A rough passage north

A lazy-ish morning while we waited for high tide gave me a chance to soak into my brain the colors from the green vegetation to the explosion of shades of blue. I tried my best to lock it into my memory banks. Around 11:30am it was go time, so off we went. Getting through the pass was smooth sailing due to our preparation checks. Whew, so much better than the white knuckle ride we had into the atoll. The wind was in a good direction and speed but fresh water was needed so for the first hour we ran the SB engine and filled up the water tank. After that is was engines off and time to let the wind do the work.

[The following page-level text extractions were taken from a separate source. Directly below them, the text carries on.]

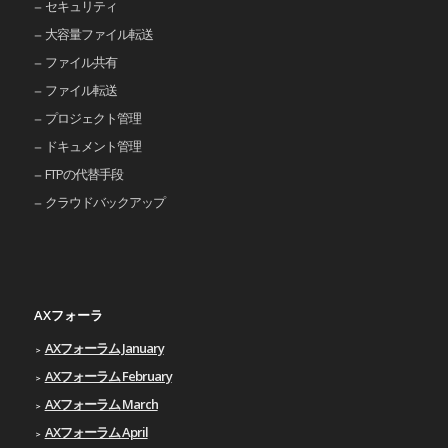
セキュリティ
大容量ファイル転送
ファイル共有
ファイル転送
プロジェクト管理
ドキュメント管理
FTPの代替手段
クラウドバックアップ
AXフォーラ
AXフォーラム January
AXフォーラム February
AXフォーラム March
AXフォーラム April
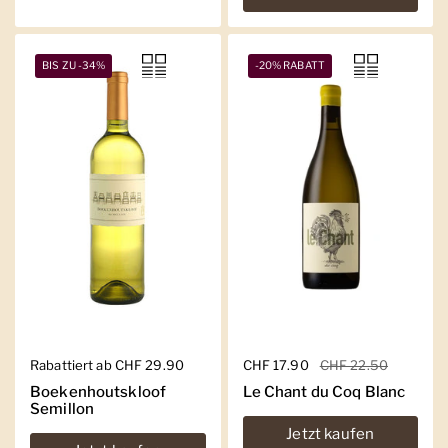
BIS ZU -34%
-20% RABATT
Regulärer Preis
Rabattiert ab CHF 29.90
Regulärer Preis
CHF 17.90
Sale-Preis
CHF 22.50
Boekenhoutskloof
Le Chant du Coq Blanc
Semillon
Jetzt kaufen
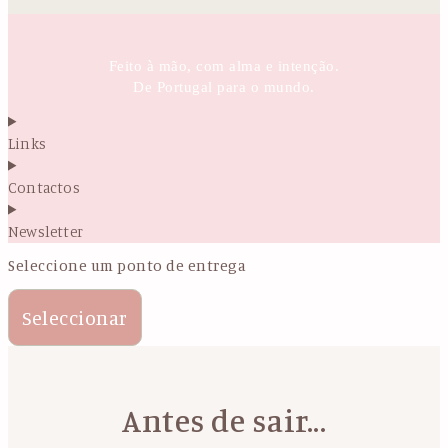
Feito à mão, com alma e intenção.
De Portugal para o mundo.
Links
Contactos
Newsletter
Seleccione um ponto de entrega
Seleccionar
Antes de sair...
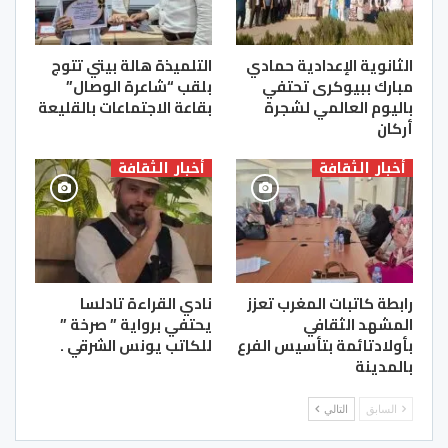
الثانوية الإعدادية حمادي
التلميذة هالة بيتي تتوج
مبارك ببيوكرى تحتفي
بلقب “شاعرة الوصال”
باليوم العالمي لشجرة
بقاعة الاجتماعات بالقليعة
أركان
أخبار الثقافة
أخبار الثقافة
رابطة كاتبات المغرب تعزز
نادي القراءة تادلسا
المشهد الثقافي
يحتفي برواية ” صرخة ”
بأولادتائمة بتأسيس الفرع
للكاتب يونس الشرقي .
بالمدينة
السابق
التالي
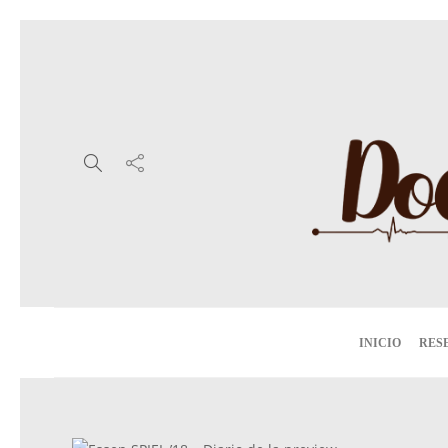
INICIO
RES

Throughout the afternoon and into evening it was a pleasant sail with large swells that just rolled the boat a bit but were not uncomfortable. Around sunset things started to change with the beginnings of bashing and awkward jerking. To reduce risk just before dinner, when the sun was still up, we went to Reef 1 on the main and swapped out the screecher for the jib. And we settled in for the night. Around 7:45pm Carl headed down to bed and I took my first watch. I was enjoying my podcast mixed with periodic checks until around 10:00pm when the wind picked up and we hit 21 knots with frequent periods of 20 knots. Our sail plan had a maximum of 24 knots, so while still safe it was getting close. I thought of waking Carl but decided to wait until his 10:30pm swap. Once he was up I explained the wind and recommended we go to Reef 2, both to hedge against increasing wind but also because it would slow the boat down which I hoped would make for a more comfortable ride. After some time to for Carl to wake up, it was decided and we took the time to talk through the steps twice so that it would be a smooth operation – big seas, pitch black, building winds, and tired minds are not a good combination. On went the life jackets, we clipped into our tethers to the boat and proceeded to make the switch like pros. The planning paid off. And with that I went to bed.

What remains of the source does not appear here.